Тем не менее мы должны признать, что в применении оружия насмешки ко всему, что связано с религией, необходимы большой такт и осмотрительность. В произведении, о котором идет речь, встречаются места, где единственным оправданием автору может служить только его неудержимая потребность давать волю своей юмористической жилке; даже угрюмый Джон Нокс был не в силах противиться этому соблазну, описывая мученичество своего друга Уисхарта или убийство своего врага Битона; его ученый и добросовестный биограф, пытаясь оправдать эту смесь шутки и серьезности, ссылается именно на непреодолимое искушение и, опровергая обвинение, выдвинутое Юмом против Нокса, говорит:

Есть писатели, способные писать о самых священных предметах с легкостью, стоящей на грани богохульства. Должны ли мы безоговорочно объявлять их нечестивцами, и неужели нельзя ничего отнести за счет естественной склонности к остроумию и насмешке? Шутки, которыми Нокс пересыпает свой рассказ о его (кардинала Битона) смерти и погребении, безвкусны и неуместны. Но дело здесь не в удовольствии, которое ему доставляло описание кровавой сцены, а в неудержимой тяге к юмору. Те, кто внимательно читал его историю, несомненно заметили, что он не властен подавить эту склонность даже в очень серьезных случаях (Мак-Край, Жизнь Нокса, стр. 147).

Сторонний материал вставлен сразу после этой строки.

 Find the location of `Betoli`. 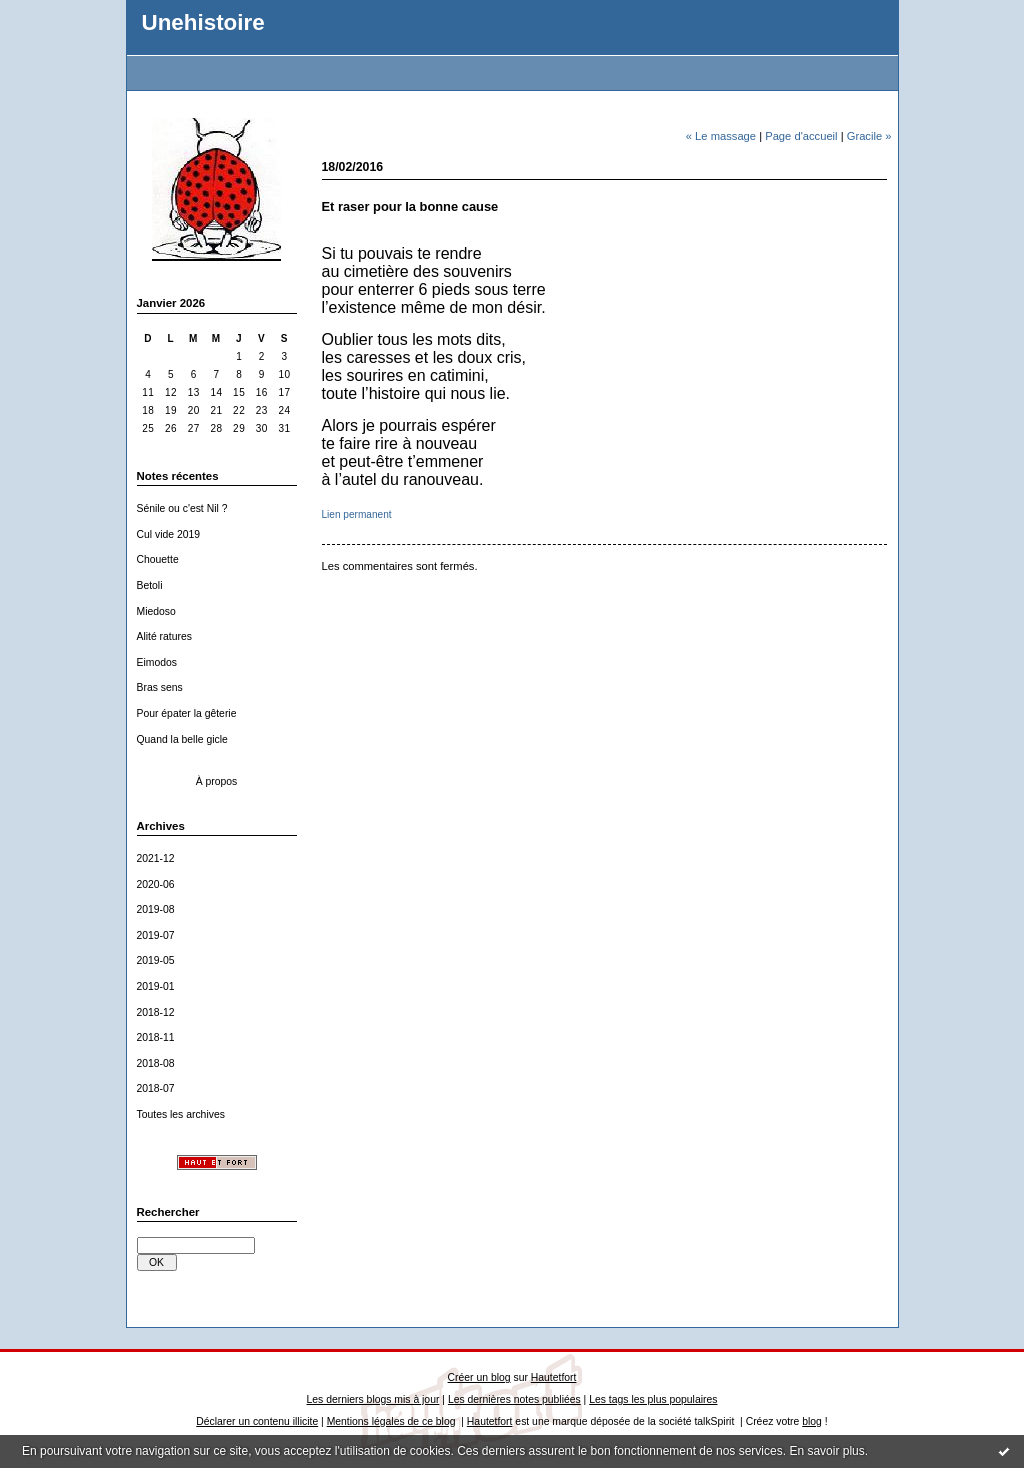 Betoli is located at coordinates (150, 585).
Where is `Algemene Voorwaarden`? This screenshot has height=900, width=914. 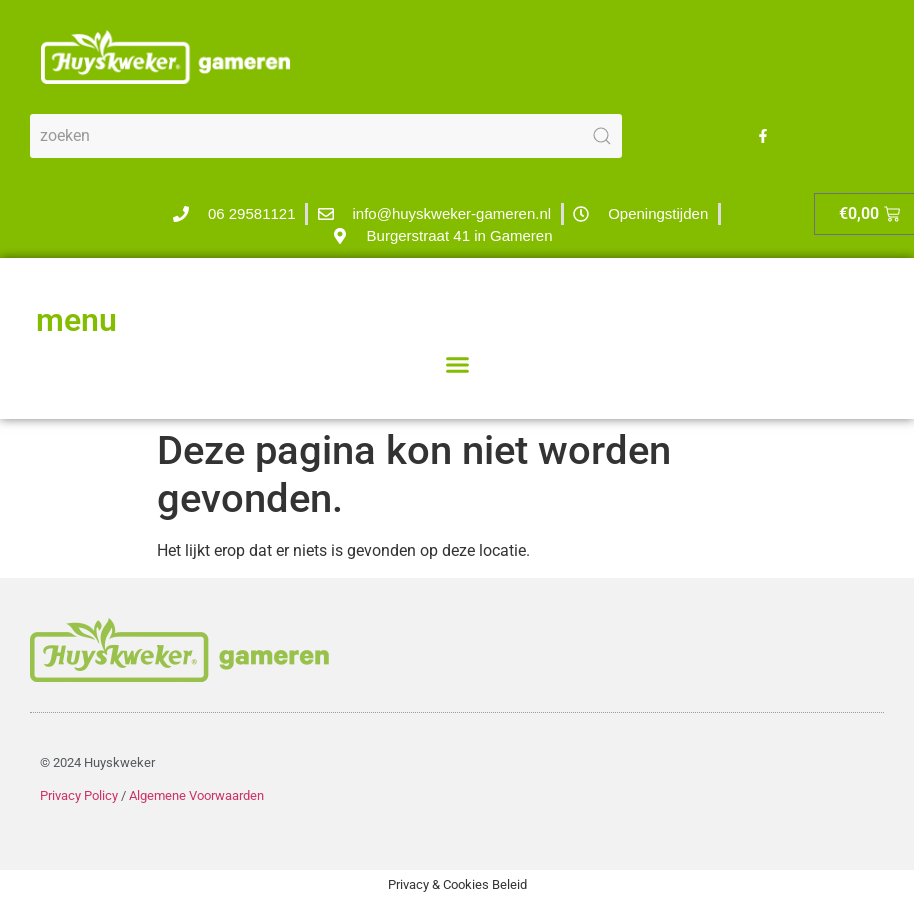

Сам доктор Мак-Край дал нам наглядный пример, как пресвитерианское духовенство даже самого строгого толка потакало этой vis comica. {Комической силе (лат.).} Охарактеризовав одно полемическое произведение как "остроумно построенное и местами оживленное комическими штрихами", он приводит для украшения собственных своих страниц (ибо мы не можем обнаружить в этой истории никакой назидательной цели) смешную пародию, сочиненную невежественным приходским священником на слова одного псалма - слова слишком священные, чтобы приводить их здесь. Наше невинное подшучивание нельзя в данном случае ставить на одну доску с шутками ученого биографа Джона Нокса, но мы вполне понимаем, что его авторитет может считаться в Шотландии решающим по вопросу о том, до какого предела дозволено юмористу изощрять свое остроумие на библейских текстах, не подвергаясь осуждению даже со стороны самых суровых служителей церкви.

Совсем по-иному приходится разрешать вопрос о том, насколько автор может рассчитывать на оправдание по второму пункту обвинения. Люди скорее закрывают глаза на слишком свободное обращение со священными текстами, чем на высмеивание членов определенной секты. Всем известен ответ великого Конде Людовику XIV, когда этот монарх выразил удивление по поводу шумихи, поднятой вокруг Мольерова "Тартюфа", тогда как богохульный фарс под названием "Scaramouche ermite" {"Скарамуш-отшельник" (франц.).} не вызвал никакого скандала: "C'est parce que Scaramouche ne jouait que le ciel et la religion, dont les devots se souciaient beaucoup moins que d'eux-memes". {Да ведь Скарамуш высмеивал только небо и религию, а ханжи заботятся о них гораздо меньше, чем о самих себе (франц.).} Поэтому мы считаем, что лучше всего послужим нашему автору, если докажем, что его сатира только тогда становится язвительной, когда она направлена на ту свирепую и безрассудную часть ультрапресвитериан, чей фанатизм, в равной мере нелепый и жестокий, служил поводом для суровых мер, применявшихся ко всем нонконформистам без разбора, и навлекал величайший позор и поношение на мудрых, сдержанных, просвещенных и истинно набожных людей из среды пресвитериан.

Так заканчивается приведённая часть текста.